SECURITY UPDATE |  |
| Release Date: | 2016-06-01 |
| Description: | Developer Key Privilege Escalation |
| Criticality Level: | Very High |
| Impact: | Potential manipulation of developer keys / Identity forgery |
| Systems Affected: | Potential impact includes all developer keys issued within an instance of Canvas |
| Solution Status: | Closed/Resolved |
| Discovered By: | Cody Cutrer |
| Relevant Changesets: | fix permission check of updating developer keys · instructure/canvas-lms@24c57dc · GitHub |
Summary:
In October of 2015, a code change which allowed an account admin to manage developer keys generated within their own instance of Canvas was introduced into the codebase.

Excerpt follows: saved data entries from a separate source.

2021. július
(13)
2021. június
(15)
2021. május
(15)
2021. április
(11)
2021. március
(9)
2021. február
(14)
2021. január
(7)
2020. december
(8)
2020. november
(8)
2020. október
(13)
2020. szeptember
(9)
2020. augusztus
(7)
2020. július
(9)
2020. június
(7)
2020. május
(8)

It was recently discovered during a routine review of the code that the permission checks had weak scope boundaries, so an admin with permissions to modify developer keys in their own instance/account, were inadvertently able to modify any developer key within the system.

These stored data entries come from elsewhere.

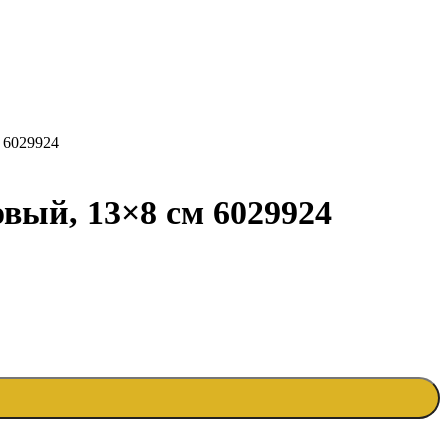
 6029924
вый, 13×8 см 6029924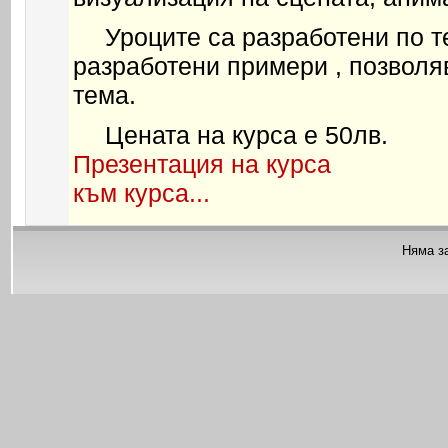
Уроците са разработени по 
разработени примери , позволя
тема.
Цената на курса е 50лв.
Презентация на курса
към курса...
Няма з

For users of the open source version of Canvas, the vulnerability surface area is much smaller since there's only one root account, and typically the root account admins are also site admins, which would have permissions to alter developer keys.
Status:
The Instructure engineering team has developed, tested, and promoted a hotfix to the production Canvas platform. They have also updated the Canvas open source git repository with a security patch prior to the release of this bulletin.